While sitting in the lobby of our church, a friend asked, “How old is he?” “Four months,” I proudly answered with a smile. She reminisced, “I love that age; that is when they start looking at you and smiling. It is such a precious milestone.” I smiled on the outside, but on the inside her words suddenly brought an avalanche of fear and worry. Since his birth we had noticed my son was delayed in his developmental milestones, but we had attributed everything to his prematurity. However, during that conversation with my friend, I finally allowed myself to realize something might be seriously wrong with my son. Not only could he barely move, but I also realized that he could not see. In that moment my world began to crumble. All I could think about was the impact this would have on my son’s ability to live a normal life and how it would affect my other children and our family.
Worry began to dominate my mind that afternoon.
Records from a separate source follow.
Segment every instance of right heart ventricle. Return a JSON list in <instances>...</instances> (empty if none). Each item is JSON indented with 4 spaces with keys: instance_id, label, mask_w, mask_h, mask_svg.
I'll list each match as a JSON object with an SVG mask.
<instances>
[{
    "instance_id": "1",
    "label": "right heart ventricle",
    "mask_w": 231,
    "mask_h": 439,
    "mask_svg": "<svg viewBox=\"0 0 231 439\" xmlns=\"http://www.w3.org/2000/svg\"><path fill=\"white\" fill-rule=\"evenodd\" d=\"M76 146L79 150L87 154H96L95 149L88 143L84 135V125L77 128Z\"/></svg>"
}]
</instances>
From that point on, I worried about my son and his health more than I allowed myself to enjoy him. Over time God healed his eyes and he was able to see! Yet there were many other physical issues that presented much opportunity to worry.
Worry robs from us the opportunity to be thankful for the blessings of today.
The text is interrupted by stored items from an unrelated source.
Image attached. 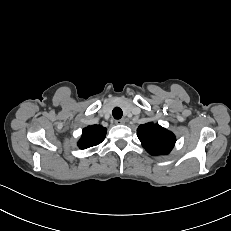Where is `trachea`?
I'll return each mask as SVG.
<instances>
[{
  "label": "trachea",
  "mask_w": 231,
  "mask_h": 231,
  "mask_svg": "<svg viewBox=\"0 0 231 231\" xmlns=\"http://www.w3.org/2000/svg\"><path fill=\"white\" fill-rule=\"evenodd\" d=\"M112 115L115 119H120L123 115L121 108L115 107L112 111Z\"/></svg>",
  "instance_id": "1"
}]
</instances>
Sadly I can remember several events in my son’s life that should have been filled with joy, but I foolishly squandered these precious moments by allowing them to be ruled by worry. I remember sitting at my son’s baby dedication and staring at the “abnormal” skin folds on his arms worried that he might possibly have a chromosomal abnormality. During his first birthday party I was deeply disappointed because he wasn’t able to do many of the things his siblings could at that age. I also remember the Disney trip where I couldn’t really enjoy myself because my son’s walker constantly reminded me that he was unable to walk independently. Worry consumed me so much those first years of his life that I don’t have a lot of good memories of them. In fact it wasn’t until 6 months ago that I realized I had not worried about Will in quite some time. By God’s grace he was now walking, talking, acting silly, climbing stairs, and going down a slide. Though he was still behind in some areas, I now knew he would catch up.
Unfortunately I cannot get back all the days, weeks, months, and years I spent worrying. I can’t go back in time to the days of the sweet little baby who loved to be held and sung to. I can’t go back to his baby dedication and just be thankful he was alive instead of worrying about what might be wrong. I can’t go back to the Disney trip and proudly walk worry free with a little boy who was enjoying the characters and rides.
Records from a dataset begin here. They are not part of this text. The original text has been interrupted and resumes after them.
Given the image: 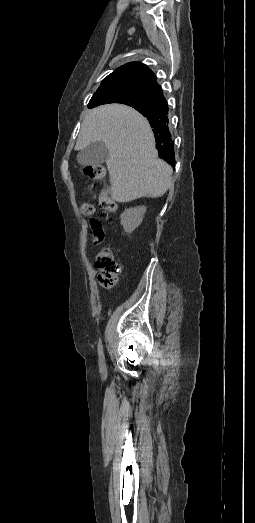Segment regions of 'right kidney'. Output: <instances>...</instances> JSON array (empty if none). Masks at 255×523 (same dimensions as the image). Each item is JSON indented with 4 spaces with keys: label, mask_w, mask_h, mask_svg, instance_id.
<instances>
[{
    "label": "right kidney",
    "mask_w": 255,
    "mask_h": 523,
    "mask_svg": "<svg viewBox=\"0 0 255 523\" xmlns=\"http://www.w3.org/2000/svg\"><path fill=\"white\" fill-rule=\"evenodd\" d=\"M145 212V206H137V208H129V210H125V212L120 216L121 226H123L124 232L132 234V232L140 226Z\"/></svg>",
    "instance_id": "1"
}]
</instances>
Not only do we lose time that we can never get back, but worry also steals from us in many more ways. We can lose productivity, perspective, peace, joy, sleep, and health – just to name a few. The truth of the matter is most of us spend a great deal of time and energy worrying over things that we know nothing can be done about. In Matthew 6:27 Jesus states it this way, “And which of you by being anxious can add a single hour to his span of life.”
Another way worry steals is that it robs from those around us. How?
As we become fixated on our own fears we can become incapable of thinking about
anything or anyone outside of the object of our worry.
What if God wanted to use me all the years we went to weekly therapy appointments to encourage someone else, however, because I was too consumed with worrying about my own son’s health, I failed to accomplish the task the Lord had for me.
The Bible gives us instruction about worry in Matthew 6:25-34. “Therefore I tell you, do not be anxious about your life, what you will eat or what you will drink, nor about your body, what you will put on. Is not life more than food, and the body more than clothing?” If God says He will take care of our basic necessities, why would I worry about anything else? If He cares for the birds of the air and the lilies of the field, aren’t I more valuable than they are? The Bible doesn’t tell us we won’t have problems. In fact verse 34 says just the opposite, “Therefore do not be anxious about tomorrow, for tomorrow will be anxious for itself. Sufficient for the day as is its own trouble.” Tomorrow may very well have trouble, but don’t worry about it because God is greater than the trouble.
Nothing positive can come from worry, because when we worry we are saying to God, “You are not big enough to handle my problem. I don’t know if I can trust You with this.” Instead of casting our cares on Him, we take the whole load upon ourselves, and we were never designed to carry those burdens.
However, when I choose to give my problems, my anxiety, and my worry to God, I experience the freedom to walk through life’s problems in the way I was designed to do. I allow God to be Lord of my life, and this lets me focus on one day – today. Since every moment I have is a precious gift from my Creator, why would I ever allow these moments to be stolen by worry?